Sur le blog Charybde 27 : https://charybde2.wordpress.com/2022/09/27/note-de-lecture-ceux-qui-vont-par-les-etranges-terres-les-etranges-aventures-querant-claude-favre/

Publié en juin 2022 chez Lanskine, sous ce titre magnifique et insensé issu de Chrétien de Troyes, le nouveau recueil de Claude Favre, « Ceux qui vont par les étranges terres les étranges aventures quérant », développe et magnifie le travail vital sur la langue réfugiée, errante et malaxée par nos conforts menacés qu'avait déjà bien balisé « crever les toits etc » en 2018.

Reprenant en l'affûtant le couple apparemment contradictoire « imagine » / « n'imagine » comme fil conducteur dans le labyrinthe de la privation de langue qui va avec la privation (ou en tout cas la sévère limitation) de droits, maîtrisant le vacillement lié à l'errance forcée comme bien peu d'autres qu'elle, Claude Favre développe ici, discrètement mais avec obstination, une poétique spécifique, un véritable art de la claudication, de l'hésitation, du rappel et de la relance, pour préserver les ténues traces mémorielles d'un ailleurs et d'un avant, pour garder un sens à ces chemins-là de l'aventure (qui ne sont pas ceux des week-ends de motivation pour jeunes cadres du tertiaire occidental). Fort éloignée de la poétique du Patrick Beurard-Valdoye du cycle « Exils » en général, et de « Gadjo-Migrandt » en particulier, cette construction, toute de patience dans la boue, vise néanmoins des objectifs similaires, qui placent la langue poétique au coeur de leur moteur politique.

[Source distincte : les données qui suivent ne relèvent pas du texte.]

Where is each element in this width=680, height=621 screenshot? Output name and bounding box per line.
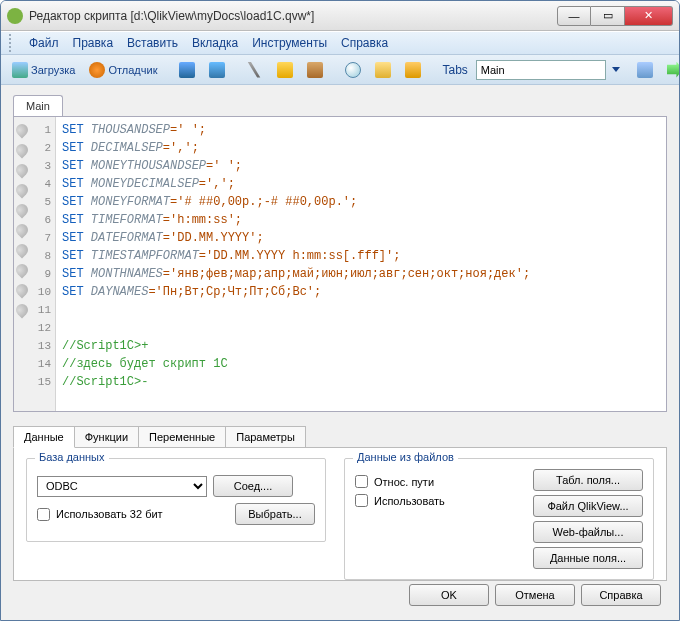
toolbar: Загрузка Отладчик Tabs (1, 55, 679, 85)
edit-icon (405, 62, 421, 78)
dialog-footer: OK Отмена Справка (409, 584, 661, 606)
debug-button[interactable]: Отладчик (84, 60, 162, 80)
breakpoint-marker-icon[interactable] (14, 302, 31, 319)
relative-paths-label: Относ. пути (374, 476, 434, 488)
bottom-tabstrip: Данные Функции Переменные Параметры (13, 426, 667, 448)
breakpoint-marker-icon[interactable] (14, 242, 31, 259)
menu-edit[interactable]: Правка (73, 36, 114, 50)
use-checkbox[interactable] (355, 494, 368, 507)
folder-open-icon (375, 62, 391, 78)
menubar: Файл Правка Вставить Вкладка Инструменты… (1, 31, 679, 55)
select-button[interactable]: Выбрать... (235, 503, 315, 525)
use-label: Использовать (374, 495, 445, 507)
breakpoint-marker-icon[interactable] (14, 142, 31, 159)
reload-icon (12, 62, 28, 78)
save-all-icon (209, 62, 225, 78)
breakpoint-marker-icon[interactable] (14, 182, 31, 199)
code-editor[interactable]: 1 2 3 4 5 6 7 8 9 10 11 12 13 14 15 SET … (13, 116, 667, 412)
save-button[interactable] (174, 60, 200, 80)
copy-icon (277, 62, 293, 78)
next-button[interactable] (662, 60, 680, 80)
force-32bit-checkbox[interactable] (37, 508, 50, 521)
script-tab-main[interactable]: Main (13, 95, 63, 116)
edit-button[interactable] (400, 60, 426, 80)
web-files-button[interactable]: Web-файлы... (533, 521, 643, 543)
script-editor-window: Редактор скрипта [d:\QlikView\myDocs\loa… (0, 0, 680, 621)
menu-file[interactable]: Файл (29, 36, 59, 50)
maximize-button[interactable]: ▭ (591, 6, 625, 26)
menu-help[interactable]: Справка (341, 36, 388, 50)
table-fields-button[interactable]: Табл. поля... (533, 469, 643, 491)
open-button[interactable] (370, 60, 396, 80)
help-button[interactable]: Справка (581, 584, 661, 606)
qlikview-file-button[interactable]: Файл QlikView... (533, 495, 643, 517)
data-fields-button[interactable]: Данные поля... (533, 547, 643, 569)
breakpoint-marker-icon[interactable] (14, 122, 31, 139)
tab-functions[interactable]: Функции (74, 426, 139, 448)
breakpoint-gutter[interactable] (14, 117, 32, 325)
paste-icon (307, 62, 323, 78)
breakpoint-marker-icon[interactable] (14, 262, 31, 279)
files-fieldset: Данные из файлов Относ. пути Использоват… (344, 458, 654, 580)
copy-button[interactable] (272, 60, 298, 80)
database-fieldset: База данных ODBC Соед.... Использовать 3… (26, 458, 326, 542)
cancel-button[interactable]: Отмена (495, 584, 575, 606)
tabs-label: Tabs (442, 63, 467, 77)
menu-insert[interactable]: Вставить (127, 36, 178, 50)
line-number-gutter: 1 2 3 4 5 6 7 8 9 10 11 12 13 14 15 (32, 117, 55, 395)
search-icon (345, 62, 361, 78)
menu-tab[interactable]: Вкладка (192, 36, 238, 50)
data-panel: База данных ODBC Соед.... Использовать 3… (13, 447, 667, 581)
minimize-button[interactable]: — (557, 6, 591, 26)
tabs-dropdown[interactable] (476, 60, 606, 80)
connect-button[interactable]: Соед.... (213, 475, 293, 497)
menubar-grip (9, 34, 13, 52)
tab-data[interactable]: Данные (13, 426, 75, 448)
force-32bit-label: Использовать 32 бит (56, 508, 163, 520)
save-icon (179, 62, 195, 78)
paste-button[interactable] (302, 60, 328, 80)
code-text[interactable]: SET THOUSANDSEP=' '; SET DECIMALSEP=',';… (56, 117, 666, 411)
db-type-select[interactable]: ODBC (37, 476, 207, 497)
bug-icon (89, 62, 105, 78)
database-legend: База данных (35, 451, 109, 463)
cut-icon (247, 62, 263, 78)
ok-button[interactable]: OK (409, 584, 489, 606)
tab-variables[interactable]: Переменные (138, 426, 226, 448)
organize-icon (637, 62, 653, 78)
relative-paths-checkbox[interactable] (355, 475, 368, 488)
app-icon (7, 8, 23, 24)
organize-tabs-button[interactable] (632, 60, 658, 80)
files-legend: Данные из файлов (353, 451, 458, 463)
search-button[interactable] (340, 60, 366, 80)
dropdown-arrow-icon[interactable] (612, 67, 620, 72)
cut-button[interactable] (242, 60, 268, 80)
window-title: Редактор скрипта [d:\QlikView\myDocs\loa… (29, 9, 557, 23)
breakpoint-marker-icon[interactable] (14, 222, 31, 239)
reload-button[interactable]: Загрузка (7, 60, 80, 80)
menu-tools[interactable]: Инструменты (252, 36, 327, 50)
close-button[interactable]: ✕ (625, 6, 673, 26)
titlebar: Редактор скрипта [d:\QlikView\myDocs\loa… (1, 1, 679, 31)
breakpoint-marker-icon[interactable] (14, 202, 31, 219)
tab-parameters[interactable]: Параметры (225, 426, 306, 448)
save-all-button[interactable] (204, 60, 230, 80)
breakpoint-marker-icon[interactable] (14, 282, 31, 299)
arrow-right-icon (667, 62, 680, 78)
breakpoint-marker-icon[interactable] (14, 162, 31, 179)
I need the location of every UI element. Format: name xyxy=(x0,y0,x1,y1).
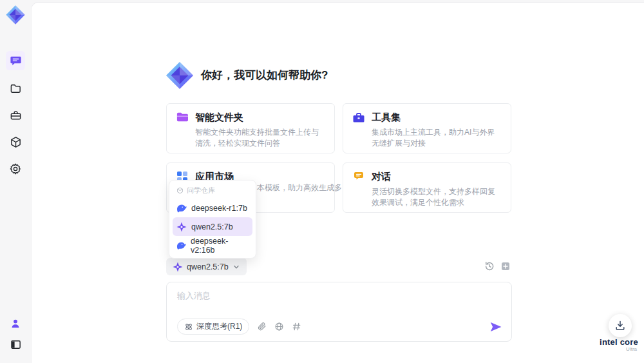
qwen-icon xyxy=(173,262,183,272)
deep-think-toggle[interactable]: 深度思考(R1) xyxy=(177,319,249,335)
model-option-label: qwen2.5:7b xyxy=(191,222,233,231)
intel-brand-text: intel core xyxy=(596,337,642,347)
model-option-deepseek-r1[interactable]: deepseek-r1:7b xyxy=(173,199,252,217)
card-description: 灵活切换多模型文件，支持多样回复效果调试，满足个性化需求 xyxy=(372,186,502,208)
download-button[interactable] xyxy=(609,314,632,337)
send-button[interactable] xyxy=(489,320,502,333)
sidebar xyxy=(0,0,31,363)
card-description: 智能文件夹功能支持批量文件上传与清洗，轻松实现文件问答 xyxy=(195,127,325,149)
download-icon xyxy=(614,320,626,331)
gear-icon xyxy=(9,162,22,175)
repository-icon xyxy=(176,187,184,194)
chat-bubble-icon xyxy=(10,55,22,67)
new-chat-icon[interactable] xyxy=(500,261,511,274)
folder-icon xyxy=(10,83,22,95)
sidebar-item-settings[interactable] xyxy=(0,158,31,180)
chevron-down-icon xyxy=(232,263,240,271)
model-selector-button[interactable]: qwen2.5:7b xyxy=(166,258,247,275)
sidebar-item-chat[interactable] xyxy=(0,50,31,72)
card-title: 工具集 xyxy=(372,112,401,124)
card-description-fragment: 本模板，助力高效生成多 xyxy=(257,182,342,193)
card-description: 集成市场上主流工具，助力AI与外界无缝扩展与对接 xyxy=(372,127,502,149)
sidebar-item-collapse[interactable] xyxy=(0,333,31,355)
card-dialog[interactable]: 对话 灵活切换多模型文件，支持多样回复效果调试，满足个性化需求 xyxy=(343,162,511,213)
app-window: 你好，我可以如何帮助你? 智能文件夹 智能文件夹功能支持批量文件上传与清洗，轻松… xyxy=(0,0,644,363)
app-logo-icon[interactable] xyxy=(0,4,31,26)
briefcase-icon xyxy=(10,110,22,122)
card-toolset[interactable]: 工具集 集成市场上主流工具，助力AI与外界无缝扩展与对接 xyxy=(343,103,511,153)
sidebar-item-toolbox[interactable] xyxy=(0,104,31,126)
deepseek-icon xyxy=(176,203,187,213)
cube-icon xyxy=(10,136,22,148)
deepseek-icon xyxy=(176,240,186,251)
model-group-header: 问学仓库 xyxy=(173,184,252,199)
panel-icon xyxy=(10,338,22,351)
sidebar-item-models[interactable] xyxy=(0,131,31,153)
user-icon xyxy=(10,318,21,329)
intel-core-badge: intel core Ultra xyxy=(596,337,642,352)
history-icon[interactable] xyxy=(484,261,495,274)
sidebar-item-files[interactable] xyxy=(0,77,31,99)
intel-variant-text: Ultra xyxy=(596,346,637,352)
message-input[interactable]: 输入消息 深度思考(R1) xyxy=(166,282,512,342)
atom-icon xyxy=(184,322,193,331)
qwen-icon xyxy=(176,222,187,232)
card-title: 智能文件夹 xyxy=(195,112,243,124)
greeting-text: 你好，我可以如何帮助你? xyxy=(201,68,328,83)
sidebar-item-account[interactable] xyxy=(0,313,31,335)
model-option-label: deepseek-r1:7b xyxy=(191,204,247,213)
greeting-logo-icon xyxy=(165,61,194,90)
model-option-label: deepseek-v2:16b xyxy=(191,237,249,255)
card-title: 对话 xyxy=(372,171,391,183)
model-option-qwen[interactable]: qwen2.5:7b xyxy=(173,217,252,236)
smart-folder-icon xyxy=(176,111,189,124)
toolset-icon xyxy=(352,111,365,124)
model-selector-label: qwen2.5:7b xyxy=(187,262,229,271)
model-dropdown: 问学仓库 deepseek-r1:7b qwen2.5:7b deepseek-… xyxy=(169,180,256,259)
dialog-icon xyxy=(352,170,365,183)
web-search-icon[interactable] xyxy=(274,322,284,331)
card-smart-folder[interactable]: 智能文件夹 智能文件夹功能支持批量文件上传与清洗，轻松实现文件问答 xyxy=(166,103,335,153)
knowledge-tag-icon[interactable] xyxy=(292,322,301,331)
model-group-label: 问学仓库 xyxy=(187,186,215,195)
model-option-deepseek-v2[interactable]: deepseek-v2:16b xyxy=(173,236,252,255)
deep-think-label: 深度思考(R1) xyxy=(196,321,242,332)
attachment-icon[interactable] xyxy=(257,322,267,331)
message-placeholder: 输入消息 xyxy=(177,290,211,302)
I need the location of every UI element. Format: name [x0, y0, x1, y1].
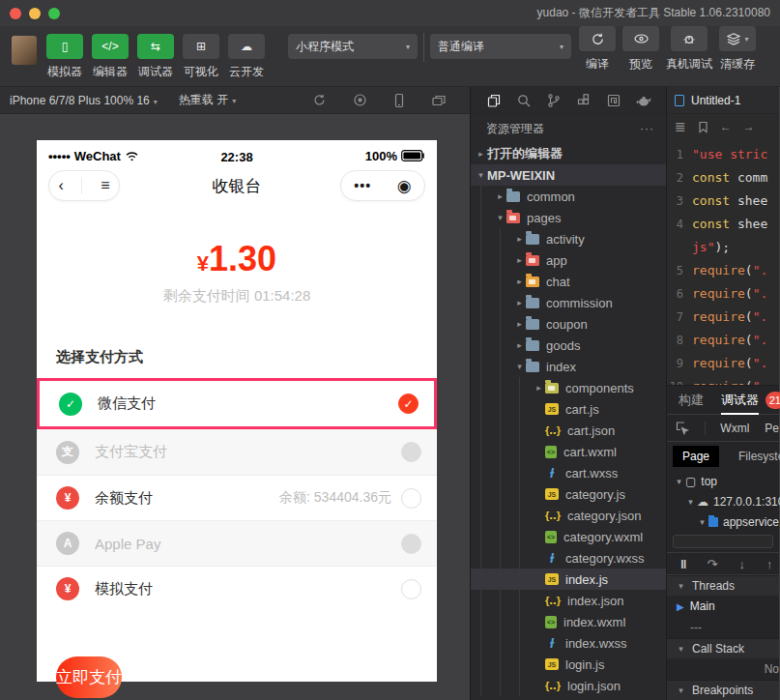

Comme l'écrivait si justement Alain Nicolas dans L'Humanité (à lire ici) à propos de ce recueil, insistant notamment sur l'habileté des ruptures de rythme et de syntaxe selon que surgissent l'obstacle ou la mémoire : « L'empathie et l'émotion n'empêchent pas que sous la colère la langue travaille avec précision pour recréer un espace où, enfin, « qui possède une langue ne se perd pas. » » Avec cette poésie profondément combative, dont les sources et les filiations épousent le mouvement même de la conteuse désabusée qui se prend néanmoins à rêver encore, Claude Favre nous offre un précieux viatique pour ces temps troubles de fermeture sur soi, à rejeter, et d'injustice, à combler.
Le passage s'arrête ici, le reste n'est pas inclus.